======== Source information

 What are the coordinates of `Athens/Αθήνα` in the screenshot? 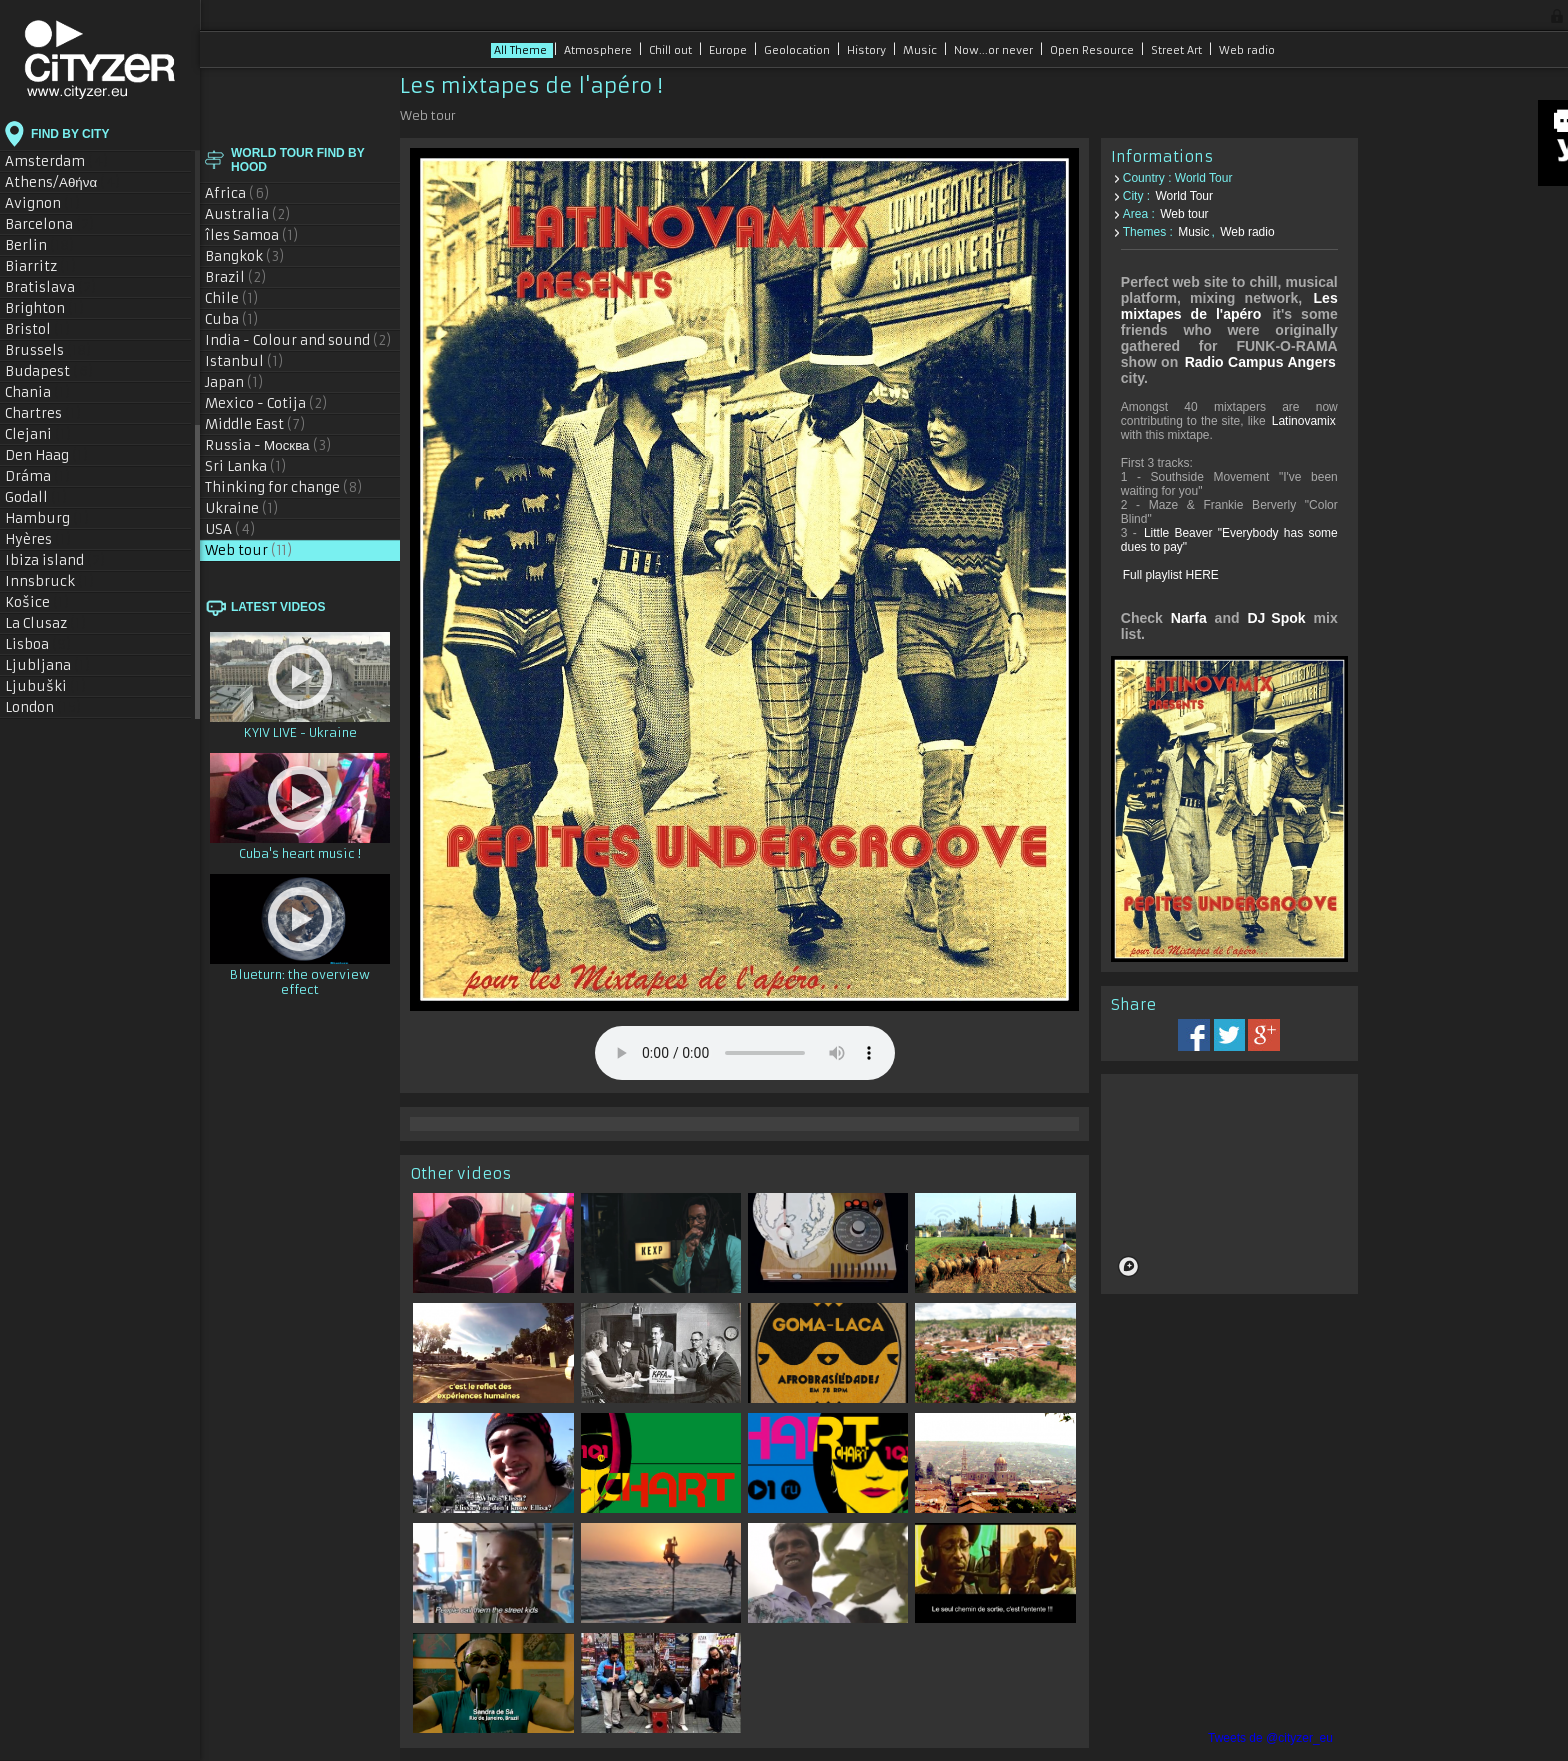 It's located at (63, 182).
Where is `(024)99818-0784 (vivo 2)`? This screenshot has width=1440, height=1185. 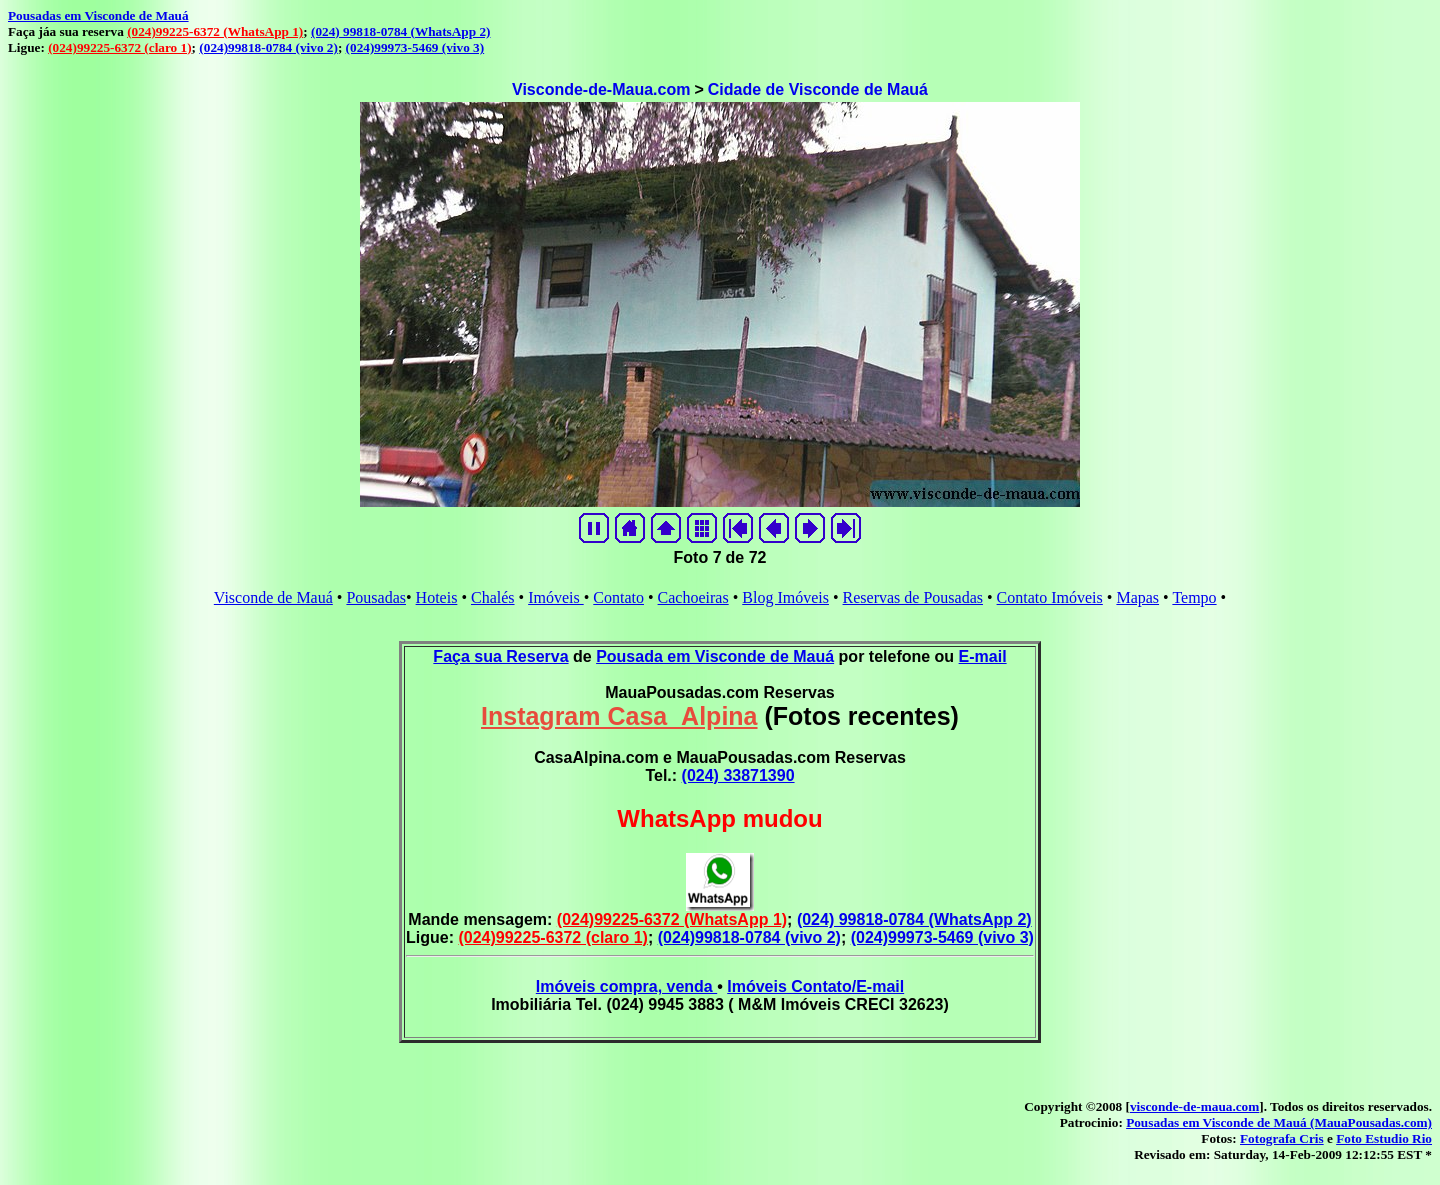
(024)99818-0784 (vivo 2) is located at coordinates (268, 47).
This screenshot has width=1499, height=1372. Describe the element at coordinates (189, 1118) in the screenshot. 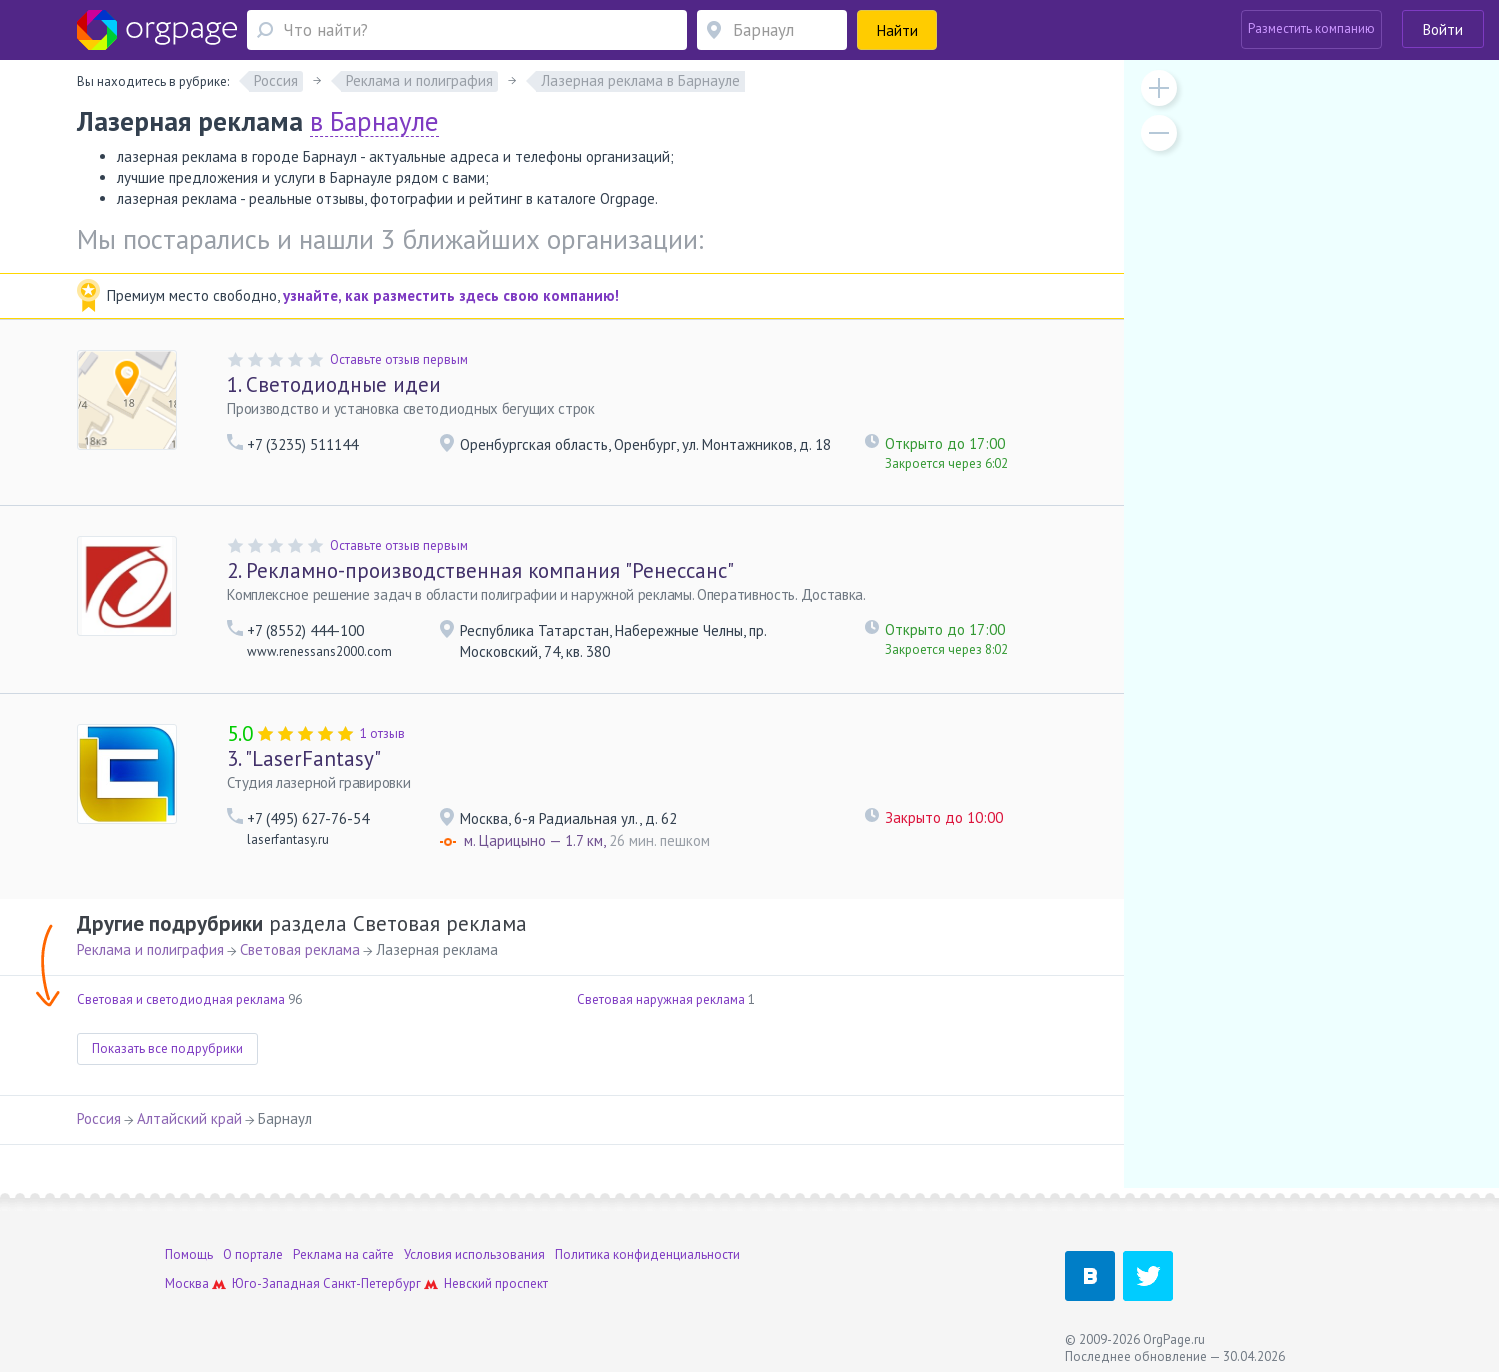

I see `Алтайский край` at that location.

================

* Activity *
Your answer must be exactly the lines from the one with "This screenshot has width=1499, height=1372." through the final line of the data, with no pictures in it.

* Answer to this task *
This screenshot has width=1499, height=1372. Describe the element at coordinates (189, 1118) in the screenshot. 

I see `Алтайский край` at that location.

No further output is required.